Workflow of study design. A, Study profile. Primary breast cancer samples were taken from 15 patients. After subsequent diagnosis of BCLM, a core needle biopsy was also obtained. B, Summary of analysis. ROIs from primary tumor and BCLM were identified using H&E staining for tumor tissue and TME. Multiple marker clusters were quantified by IMC, producing 20 common clusters between two analytical batches. IMC ROI missing multiple tumor markers (Ki-67, E-cad+, or αSMA) were excluded. Multiple ML models were trained to classify BCLM cluster expression into low (< median) or high (≥ median) groups using primary tumor cluster data. Forward feature selection was performed on preprocessed data using varImp to identify primary TME markers associated with BCLM classification. C, Diagram of model training and validation. Primary tumor data were randomly sorted and split into k folds (subsets; here, k = 5). Each model was trained with k-1 folds and validated with the kth fold. This process was repeated until all folds were used once as the validation set.
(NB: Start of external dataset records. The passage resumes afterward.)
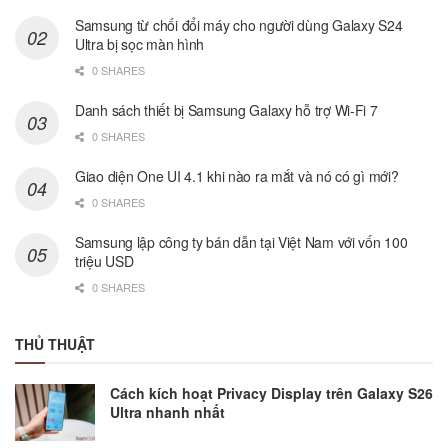
Samsung từ chối đổi máy cho người dùng Galaxy S24
Ultra bị sọc màn hình
0 SHARES
Danh sách thiết bị Samsung Galaxy hỗ trợ Wi-Fi 7
0 SHARES
Giao diện One UI 4.1 khi nào ra mắt và nó có gì mới?
0 SHARES
Samsung lập công ty bán dẫn tại Việt Nam với vốn 100
triệu USD
0 SHARES
THỦ THUẬT
Cách kích hoạt Privacy Display trên Galaxy S26
Ultra nhanh nhất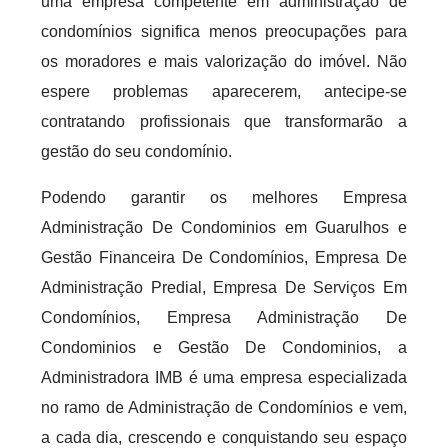
uma empresa competente em administração de
condomínios significa menos preocupações para
os moradores e mais valorização do imóvel. Não
espere problemas aparecerem, antecipe-se
contratando profissionais que transformarão a
gestão do seu condomínio.
Podendo garantir os melhores Empresa
Administração De Condominios em Guarulhos e
Gestão Financeira De Condomínios, Empresa De
Administração Predial, Empresa De Serviços Em
Condomínios, Empresa Administração De
Condominios e Gestão De Condominios, a
Administradora IMB é uma empresa especializada
no ramo de Administração de Condomínios e vem,
a cada dia, crescendo e conquistando seu espaço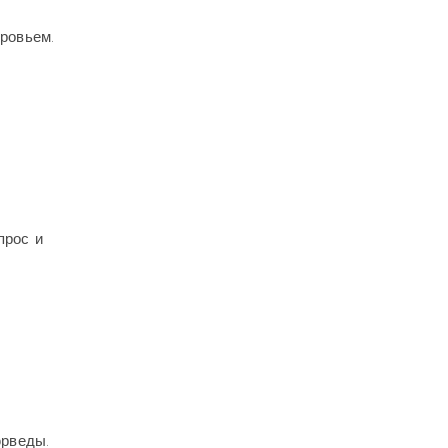
ровьем.
прос и
юрведы.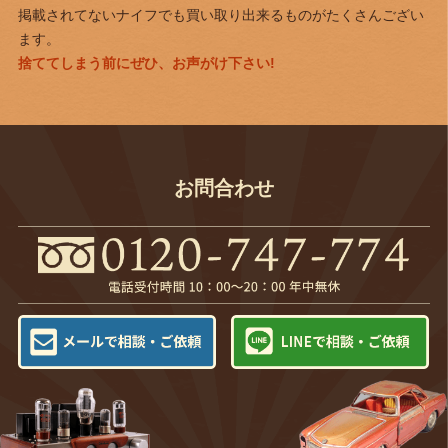
掲載されてないナイフでも買い取り出来るものがたくさんござい
ます。
捨ててしまう前にぜひ、お声がけ下さい!
お問合わせ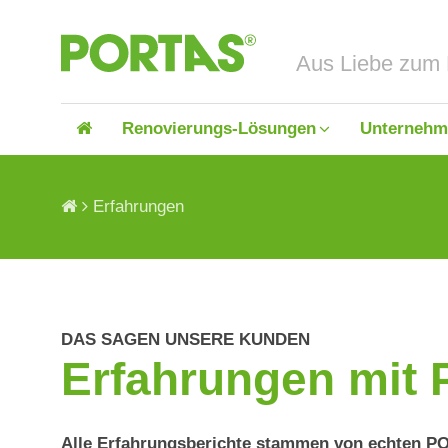
Renovierungs-Lösungen
Unternehm
Erfahrungen
Türenrenovierung
Über uns
Küche
Jobs 
DAS SAGEN UNSERE KUNDEN
Erfahrungen mit
Alle Erfahrungsberichte stammen von echten 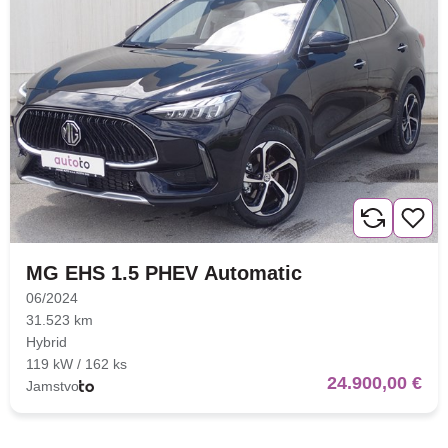
MG EHS 1.5 PHEV Automatic
06/2024
31.523 km
Hybrid
119 kW / 162 ks
24.900,00 €
Jamstvo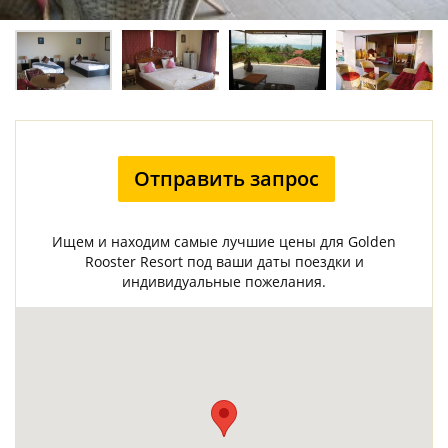
Отправить запрос
Ищем и находим самые лучшие цены для Golden
Rooster Resort под ваши даты поездки и
индивидуальные пожелания.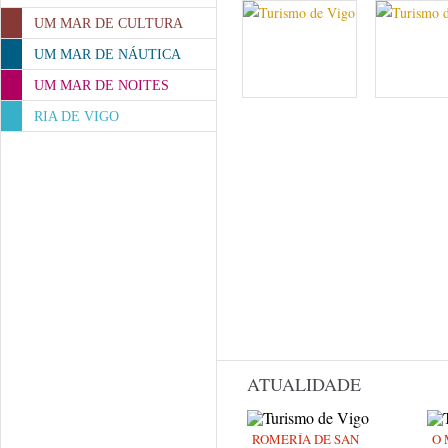
UM MAR DE CULTURA
UM MAR DE NÁUTICA
UM MAR DE NOITES
RIA DE VIGO
ATUALIDADE
ROMERÍA DE SAN
O 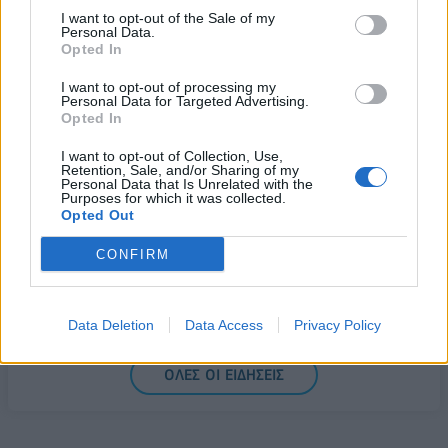
Fourlis: Συμφωνία για την πώληση συμμετοχής στο
I want to opt-out of the Sale of my
Personal Data.
Sofia South Ring Mall έναντι 49,35 εκατ. ευρώ
Opted In
07/08/2026 - 14:39
ΕΠΙΧΕΙΡΗΣΕΙΣ
I want to opt-out of processing my
ΥΠΠΟ: Επιχορηγήσεις 1.106.000 ευρώ για την
Personal Data for Targeted Advertising.
Opted In
ενίσχυση των Πολυθεματικών Φεστιβάλ σε όλη την
Ελλάδα
I want to opt-out of Collection, Use,
Retention, Sale, and/or Sharing of my
07/08/2026 - 14:34
ΟΙΚΟΝΟΜΙΑ
Personal Data that Is Unrelated with the
Purposes for which it was collected.
Άρειος Πάγος- Ε. Μπακέλας: Δεν ανασύρεται από το
Opted Out
αρχείο η υπόθεση των υποκλοπών
CONFIRM
07/08/2026 - 14:11
ΕΛΛΑΔΑ
Σαουδική Αραβία, Τουρκία και Πακιστάν
υπογράφουν κοινή αμυντική συμφωνία
Data Deletion
Data Access
Privacy Policy
07/08/2026 - 13:47
ΚΟΣΜΟΣ
ΟΛΕΣ ΟΙ ΕΙΔΗΣΕΙΣ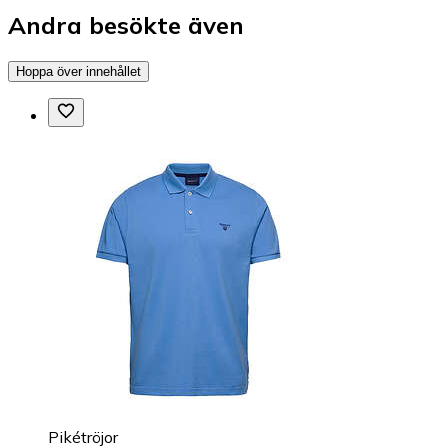
Andra besökte även
Hoppa över innehållet
Pikétröjor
Twenty permutations were performed in total, repeating the validation process for each fold within each permutation. Final results of each model are the averages of the validations across all folds and all iterations (n = 100). H&E, hematoxylin and eosin.
ARTICLE ABSTRACT
Breast cancer liver metastases (BCLM) are hypovascular lesions that resist intravenously administered therapies and have grim prognosis. Immunotherapeutic strategies targeting BCLM critically depend on the tumor microenvironment (TME), including tumor-associated macrophages. However, a priori characterization of the BCLM TME to optimize therapy is challenging because BCLM tissue is rarely collected. In contrast to primary breast tumors for which tissue is usually obtained and histologic analysis performed, biopsies or resections of BCLM are generally discouraged due to potential complications. This study tested the novel hypothesis that BCLM TME characteristics could be inferred from the primary tumor tissue. Matched primary and metastatic human breast cancer samples were analyzed by imaging mass cytometry, identifying 20 shared marker clusters denoting macrophages (CD68, CD163, and CD206), monocytes (CD14), immune response (CD56, CD4, and CD8a), programmed cell death protein 1, PD-L1, tumor tissue (Ki-67 and phosphorylated ERK), cell adhesion (E-cadherin), hypoxia (hypoxia-inducible factor-1α), vascularity (CD31), and extracellular matrix (alpha smooth muscle actin, collagen, and matrix metalloproteinase 9). A machine learning workflow was implemented and trained on primary tumor clusters to classify each metastatic cluster density as being either above or below median values. The proposed approach achieved robust classification of BCLM marker data from matched primary tumor samples (AUROC ≥ 0.75, 95% confidence interval ≥ 0.7, on the validation subsets). Top clusters for prediction included CD68+, E-cad+, CD8a+PD1+, CD206+, and CD163+MMP9+. We conclude that the proposed workflow using primary breast tumor marker data offers the potential to predict BCLM TME characteristics, with the longer term goal to inform personalized immunotherapeutic strategies targeting BCLM.
BCLM tissue characterization to optimize immunotherapy is difficult because biopsies or resections are rarely performed. This study shows that a machine learning approach offers the potential to infer BCLM characteristics from the primary tumor tissue.